Она шутила и смеялась — то ли чтобы уберечься от заразы уныния, то ли чтобы скрыть от Европы великие разрушения в Петербурге…

Как бы там ни было, она в тот же вечер устроила малый прием в Эрмитаже, чтобы забыть все горести вчерашнего дня.

Наскоро вставили стекла в малой зале Эрмитажа, убрали осколки и обломки, занесенные ветром, расставили большой стол, накрытый на двадцать персон, почистили кресла и стулья, занесенные песком и илом, разложили карты на ломберных столиках, и к приходу гостей все сияло блеском. Большая люстра горела яркими свечами, лампы, развешанные в простенках, давали гораздо больше света, чем в обычные дни, золотились чаши и кувшины на столе, сверкали хрустальные вазы и приборы, разложенные у каждого места. Как будто и не было столь необычной катастрофы, как будто не плавали еще в лужах внизу дворца рыбы, как будто и не приходилось пробираться в эту залу сквозь наваленные обломки деревьев и кучи песка и ила.

Панин и великий князь с Натальей Алексеевной пришли одни из последних. На этих малых приемах императрица обычно садилась обедать или ужинать только с самыми близкими людьми, только с членами императорской фамилии, и Панин чрезвычайно удивился, получив именно сегодня такое приглашение.

Однако он не подал виду, вытащил свой старый, уже изъеденный молью, но все еще блистающий золотом и вышивкой камзол, натянул светлые чулки, а туфли взял по тогдашней моде.

Он понимал характер императрицы, понимал, что ей необходимо отвлечься, но и не предполагал, что обед после катастрофы пройдет столь весело и живо.

Императрица смеялась, не переставая, рассказывала, как ее разбудила вода, и вскакивала, чтобы показать, как она склонилась перед ее величеством стихией. Ее веселость не была, пожалуй, напускной, просто это была реакция истерическая.

Потихоньку играл оркестр — Диц со своей скрипкой, Дальфини с виолончелью, Кардон с арфой. В зале кое-где сорвались Правила, полагающиеся для такого приема. Короткие записи на стенах запрещали вставать перед императрицей, даже если бы она подошла к гостю и разговаривала с ним стоя. На другой стене висел билетик, в коем запрещалось быть в мрачном расположении духа. Правила запрещали также оскорблять друг друга, говорить о чем-либо дурно.

Таблички с этими инструкциями висели по всем стенам — вместе со шляпами и шпагами надо было оставлять в передней распри и ссоры, оставаться правдивыми, не лгать и не говорить всякий вздор.

Уже на своем посту стоял и казначей с кружкой для бедных. На этот раз впервые такая роль была доверена секретарю Екатерины Безбородко. В копилку бросали штрафы — нелепости в десять копеек запрещались в присутствии Екатерины.

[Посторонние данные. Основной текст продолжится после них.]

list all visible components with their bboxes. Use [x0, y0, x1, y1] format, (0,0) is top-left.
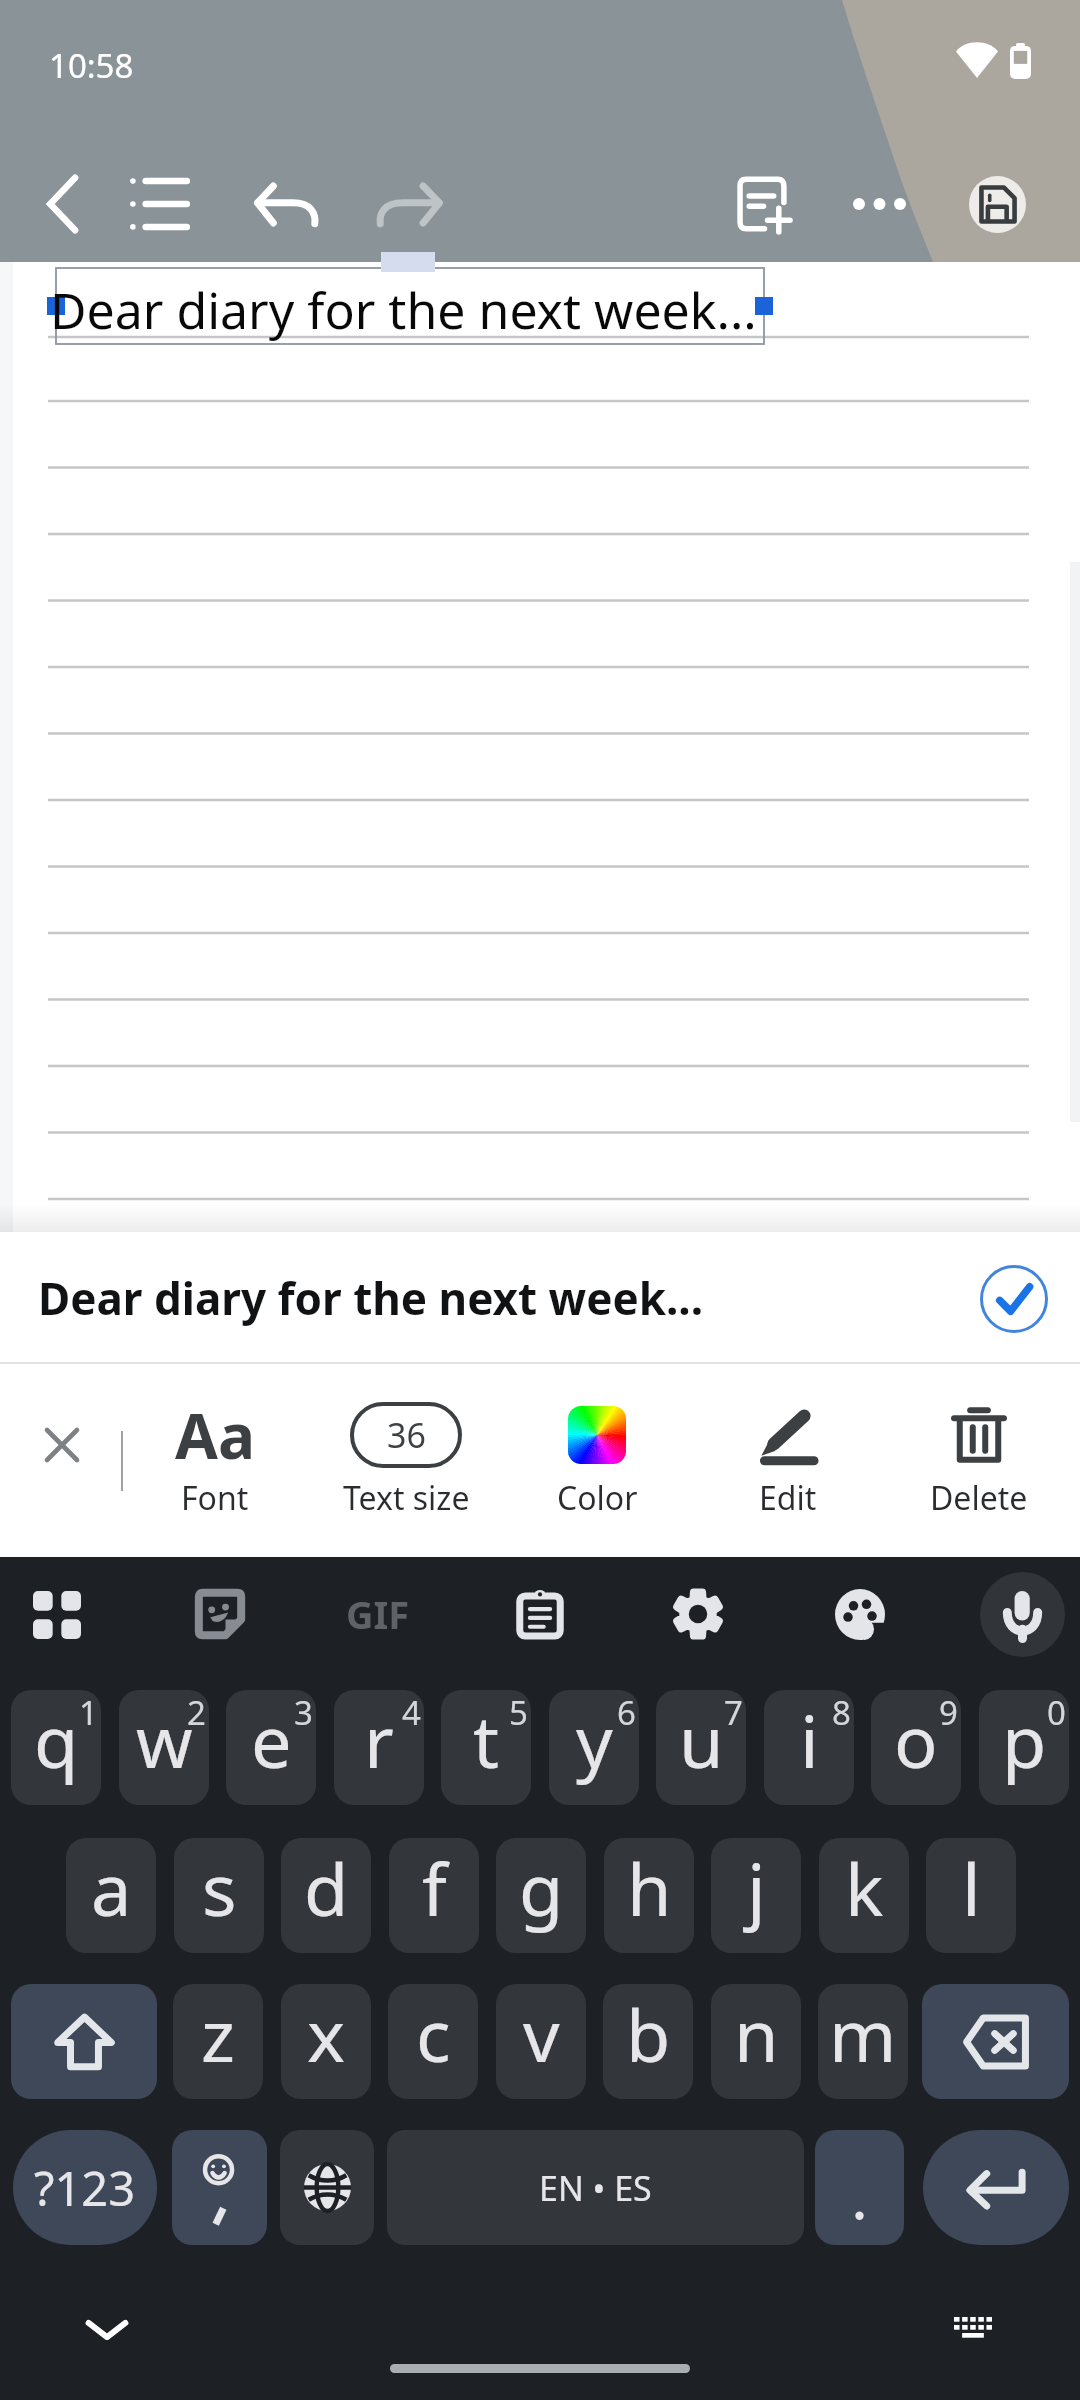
button[interactable]: 36	[324, 1364, 488, 1557]
button[interactable]: a	[66, 1838, 156, 1953]
staticText: k	[845, 1839, 884, 1937]
button[interactable]: d	[281, 1838, 371, 1953]
staticText: Text size	[343, 1476, 470, 1520]
button[interactable]: i	[764, 1690, 854, 1805]
button[interactable]: c	[388, 1984, 478, 2099]
button[interactable]: Backspace	[922, 1984, 1069, 2099]
staticText: n	[734, 1985, 779, 2083]
button[interactable]: r	[334, 1690, 424, 1805]
staticText: Dear diary for the next week...	[50, 276, 757, 344]
button[interactable]: Confirm	[972, 1257, 1056, 1341]
staticText: p	[1002, 1691, 1047, 1789]
button[interactable]: Edit	[706, 1364, 870, 1557]
staticText: 6	[617, 1690, 636, 1735]
button[interactable]: Color	[515, 1364, 679, 1557]
button[interactable]: f	[389, 1838, 479, 1953]
button[interactable]: y	[549, 1690, 639, 1805]
staticText: 1	[79, 1690, 98, 1735]
button[interactable]: n	[711, 1984, 801, 2099]
button[interactable]: k	[819, 1838, 909, 1953]
button[interactable]: Clipboard	[505, 1579, 575, 1649]
staticText: y	[576, 1691, 613, 1789]
staticText: 4	[402, 1690, 421, 1735]
button[interactable]: Redo	[363, 158, 457, 250]
button[interactable]: t	[441, 1690, 531, 1805]
staticText: u	[679, 1691, 724, 1789]
button[interactable]: Enter	[923, 2130, 1069, 2245]
staticText: o	[894, 1691, 938, 1789]
staticText: 5	[509, 1690, 528, 1735]
button[interactable]: Apps	[22, 1579, 92, 1649]
button[interactable]: Change language	[280, 2130, 374, 2245]
staticText: 0	[1047, 1690, 1066, 1735]
button[interactable]: Bullet list	[112, 158, 206, 250]
button[interactable]: l	[926, 1838, 1016, 1953]
button[interactable]: p	[979, 1690, 1069, 1805]
button[interactable]: Delete	[897, 1364, 1061, 1557]
button[interactable]: More options	[832, 158, 926, 250]
button[interactable]: q	[11, 1690, 101, 1805]
staticText: g	[519, 1839, 564, 1937]
staticText: s	[202, 1839, 237, 1937]
button[interactable]: e	[226, 1690, 316, 1805]
staticText: t	[473, 1691, 499, 1789]
staticText: a	[91, 1839, 132, 1937]
staticText: w	[136, 1691, 193, 1789]
staticText: h	[627, 1839, 672, 1937]
button[interactable]: EN • ES	[387, 2130, 804, 2245]
button[interactable]: Undo	[238, 158, 332, 250]
button[interactable]: Emoji	[172, 2130, 267, 2245]
staticText: 3	[294, 1690, 313, 1735]
button[interactable]: g	[496, 1838, 586, 1953]
button[interactable]: Themes	[825, 1579, 895, 1649]
staticText: l	[962, 1839, 981, 1937]
staticText: EN • ES	[539, 2165, 652, 2211]
staticText: m	[829, 1985, 897, 2083]
staticText: c	[416, 1985, 451, 2083]
button[interactable]: b	[603, 1984, 693, 2099]
staticText: q	[34, 1691, 79, 1789]
button[interactable]: w	[119, 1690, 209, 1805]
staticText: 7	[724, 1690, 743, 1735]
staticText: x	[307, 1985, 346, 2083]
button[interactable]: x	[281, 1984, 371, 2099]
staticText: Dear diary for the next week...	[38, 1268, 704, 1328]
button[interactable]: Voice input	[980, 1572, 1065, 1657]
button[interactable]: Settings	[663, 1579, 733, 1649]
button[interactable]: j	[711, 1838, 801, 1953]
staticText: Color	[557, 1476, 638, 1520]
button[interactable]: Stickers	[185, 1579, 255, 1649]
button[interactable]: o	[871, 1690, 961, 1805]
staticText: Edit	[759, 1476, 817, 1520]
staticText: Font	[181, 1476, 249, 1520]
button[interactable]: Back	[16, 158, 110, 250]
button[interactable]: s	[174, 1838, 264, 1953]
staticText: v	[523, 1985, 560, 2083]
button[interactable]: u	[656, 1690, 746, 1805]
staticText: i	[800, 1691, 819, 1789]
button[interactable]: v	[496, 1984, 586, 2099]
button[interactable]: Save	[969, 176, 1026, 233]
button[interactable]: z	[173, 1984, 263, 2099]
staticText: 9	[939, 1690, 958, 1735]
button[interactable]: Hide keyboard	[78, 2301, 136, 2359]
button[interactable]: ?123	[13, 2130, 157, 2245]
staticText: GIF	[346, 1588, 410, 1640]
button[interactable]: Close	[14, 1397, 109, 1492]
staticText: 2	[187, 1690, 206, 1735]
button[interactable]	[815, 2130, 904, 2245]
button[interactable]: h	[604, 1838, 694, 1953]
button[interactable]: New note	[716, 158, 810, 250]
button[interactable]: GIF	[343, 1579, 413, 1649]
staticText: 10:58	[49, 43, 134, 88]
button[interactable]: Aa	[133, 1364, 297, 1557]
staticText: Aa	[175, 1393, 256, 1477]
staticText: Delete	[930, 1476, 1028, 1520]
button[interactable]: Shift	[11, 1984, 157, 2099]
staticText: j	[747, 1839, 766, 1937]
staticText: b	[626, 1985, 671, 2083]
staticText: f	[422, 1839, 447, 1937]
button[interactable]: Switch keyboard	[935, 2300, 1011, 2354]
staticText: 8	[832, 1690, 851, 1735]
button[interactable]: m	[818, 1984, 908, 2099]
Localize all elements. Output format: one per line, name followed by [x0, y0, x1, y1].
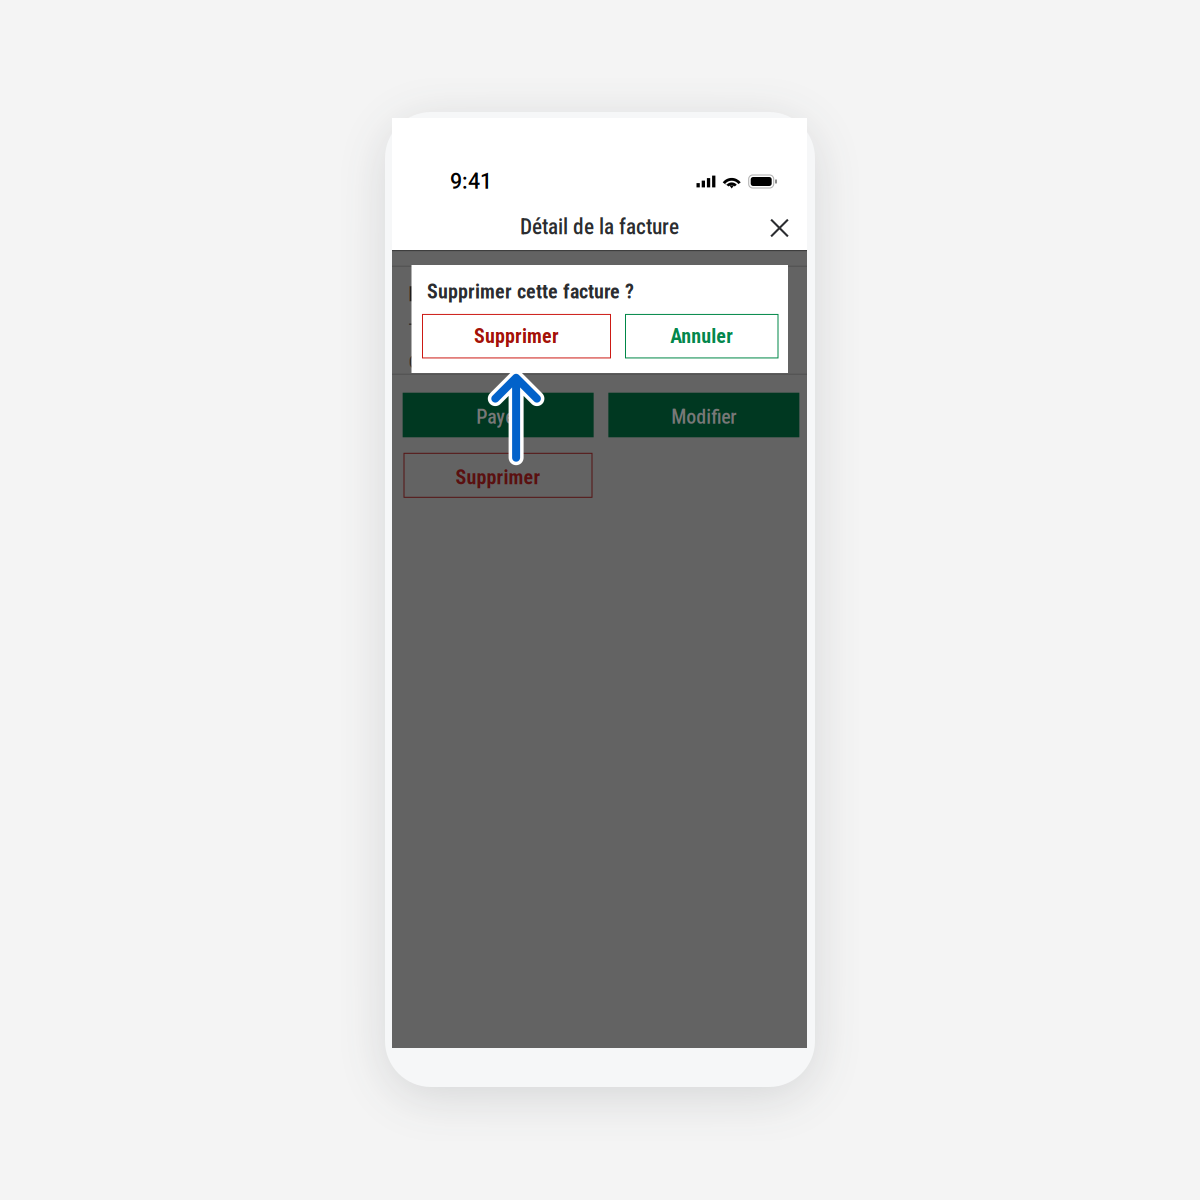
staticText: Modifier: [671, 405, 736, 429]
button[interactable]: Fermer: [758, 206, 802, 250]
staticText: Facture #2024-0142: [408, 283, 570, 306]
button[interactable]: Supprimer: [422, 314, 610, 358]
button[interactable]: Payer: [403, 393, 594, 437]
staticText: Supprimer: [474, 324, 559, 348]
staticText: 9:41: [450, 169, 492, 194]
staticText: Payer: [476, 405, 520, 429]
button[interactable]: Modifier: [608, 393, 799, 437]
staticText: Supprimer: [456, 466, 540, 489]
staticText: Total : 1 250,00 €: [408, 319, 532, 341]
button[interactable]: Supprimer: [404, 453, 592, 497]
staticText: Supprimer cette facture ?: [427, 280, 634, 303]
button[interactable]: Annuler: [626, 314, 778, 358]
staticText: Annuler: [670, 324, 733, 348]
staticText: Client : Dupont SARL: [408, 351, 560, 373]
staticText: Détail de la facture: [520, 214, 679, 240]
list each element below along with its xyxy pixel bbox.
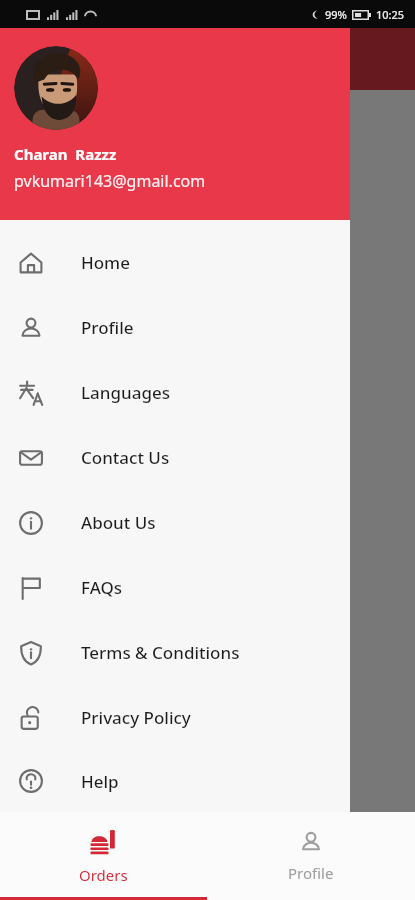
button[interactable]: Orders [0,812,207,900]
staticText: Languages [81,381,170,404]
button[interactable]: Home [0,230,350,295]
staticText: Privacy Policy [81,706,191,729]
button[interactable]: FAQs [0,555,350,620]
staticText: Home [81,251,130,274]
button[interactable]: Contact Us [0,425,350,490]
button[interactable]: Privacy Policy [0,685,350,750]
button[interactable]: Help [0,750,350,812]
button[interactable]: Terms & Conditions [0,620,350,685]
staticText: Contact Us [81,446,170,469]
staticText: Charan Razzz [14,144,117,164]
staticText: Orders [79,865,128,885]
staticText: 10:25 [376,7,405,22]
staticText: 99% [325,7,347,22]
staticText: FAQs [81,576,123,599]
staticText: Terms & Conditions [81,641,240,664]
button[interactable]: Languages [0,360,350,425]
staticText: Profile [81,316,134,339]
button[interactable]: About Us [0,490,350,555]
staticText: pvkumari143@gmail.com [14,170,206,192]
staticText: Help [81,770,119,793]
staticText: About Us [81,511,156,534]
button[interactable]: Profile [207,812,415,900]
staticText: Profile [288,863,334,883]
button[interactable]: Profile [0,295,350,360]
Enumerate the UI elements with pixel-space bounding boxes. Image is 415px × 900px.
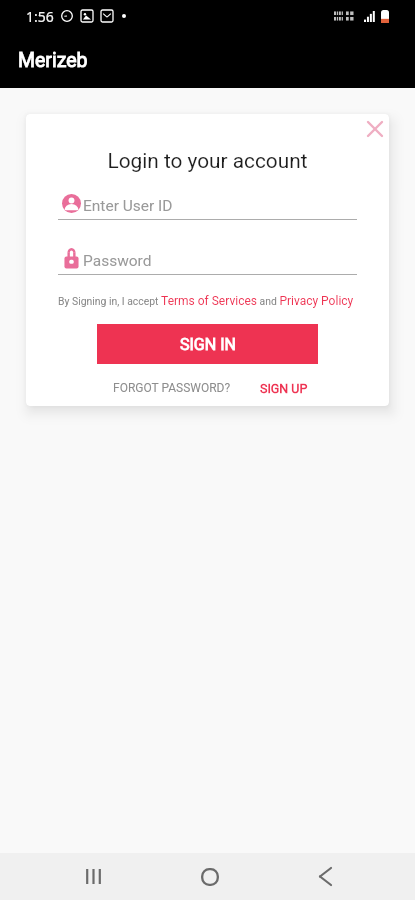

Стол был отменный. Правда, обычно на этих приемах не ели, в большинстве случаев вечера были посвящены спектаклям или концертам, после которых всякому гостю разрешалось заниматься чем угодно. Но в этот раз Екатерина, с утра ничего не евшая и не пившая, кроме кофе, решила порадовать вкусной едой — почти все поварни во дворце были затоплены, провизии не оказалось, и обед был как нельзя кстати…

После обеда Никита Иванович отправился было к ломберному столику, чтобы принять участие в карточной игре, но императрица собрала всех в кружок и заставила Льва Нарышкина надеть на глаза повязку.

— Сейчас он всех развеселит, — воскликнула она, — каждый пойманный должен рассказать, что он делал во время потопа и как перенес налет водяного бога.

Постепенно дух веселости заразил и всех остальных, на наводнение уже стали смотреть как на веселую шутку природы…

Штрафовали всех, кто только попадал под руку Льва Нарышкина, а он, не уставая, разглагольствовал, его вольные шутки были весьма двусмысленными, но никто не одернул его, никто не заставил положить штраф в копилку для бедных.

Наконец, попалась в его руки — верно, он подглядывал из-под повязки, сама Екатерина, бегавшая по залу с быстротой молоденькой девушки.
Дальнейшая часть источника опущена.